The first leak was useful, but the solve depended on turning it into stable object primitives inside V8's compressed-pointer cage.

Build addrof

Pushing an object into the custom stack and reading the adjacent raw slot exposed its tagged representation. After accounting for the tag, this became a repeatable address-of primitive:

function addrof(object) {
  vm.push(object)
  return untag(vm.get(outOfBoundsIndex))
}

Keeping the carrier objects alive prevented garbage collection from invalidating the layout while the exploit was assembled.

Turn a forged tag into fakeobj

The reverse direction used an out-of-bounds slot seeded with a chosen tagged pointer. Reading that slot through the VM made the engine interpret the value as a JavaScript object.

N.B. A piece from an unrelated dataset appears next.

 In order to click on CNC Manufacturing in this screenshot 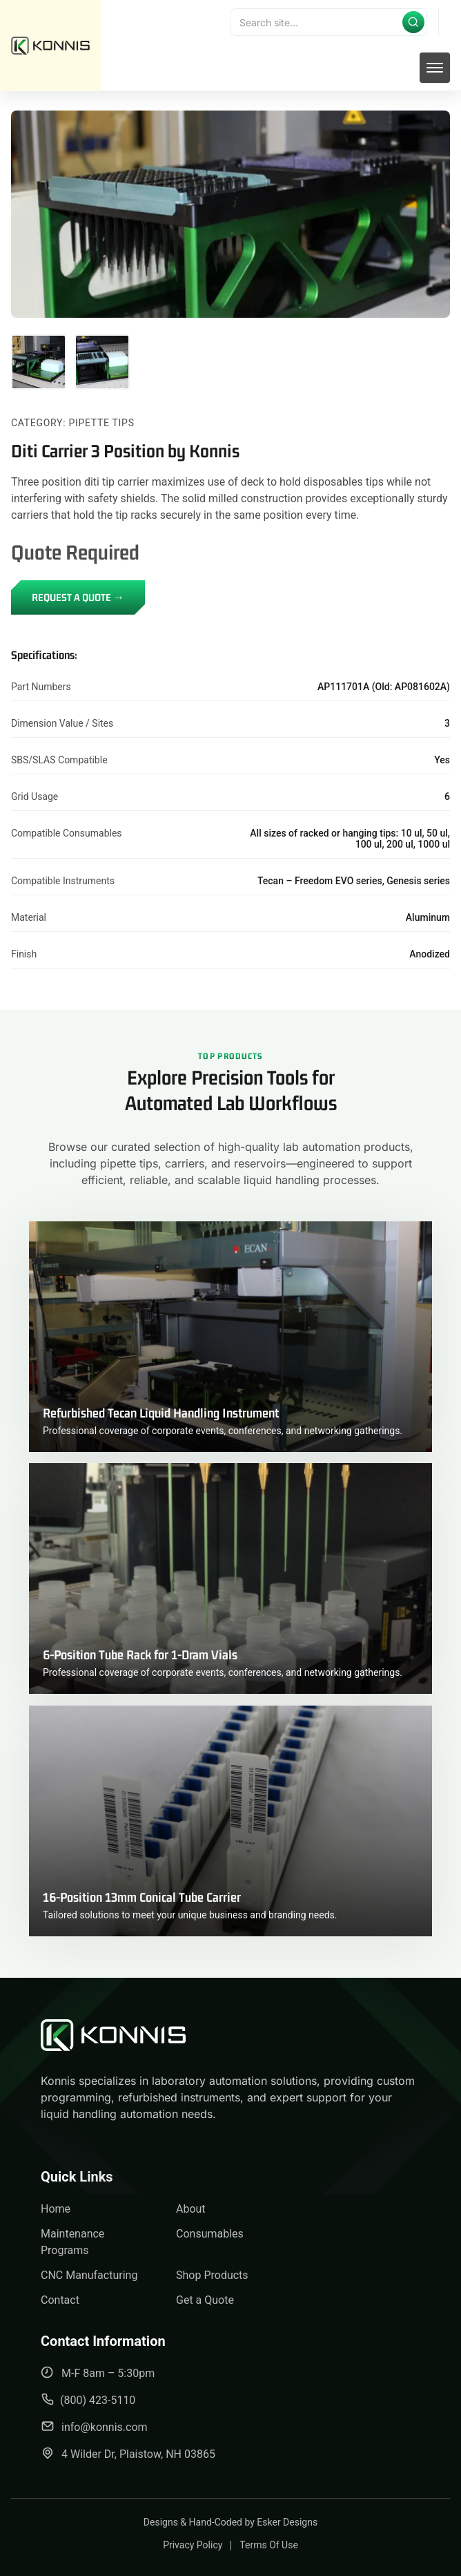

With addrof and fakeobj, we placed a forged packed-double array header at a controlled offset inside a real backing store. Repointing its elements field gave read and write access to addresses inside the pointer-compression cage.

Retarget a native callback

The shell exposed native helper functions. Inspecting one helper's object graph led from its JSFunction to the corresponding template metadata and callback pointer.

Rather than guessing an absolute address, the exploit compared sibling helpers from the same binary and reused their relative metadata layout. It temporarily changed one benign helper so its dispatch path reached the hidden command handler.

After invoking the retargeted helper, the exploit restored the original words. That avoided teardown crashes and made the primitive easier to verify locally.

Takeaway

A small bounds error in a custom VM bridge can cross several trust layers at once: JavaScript values become raw tagged words, tagged words become forged objects, and forged objects eventually reach native callback metadata.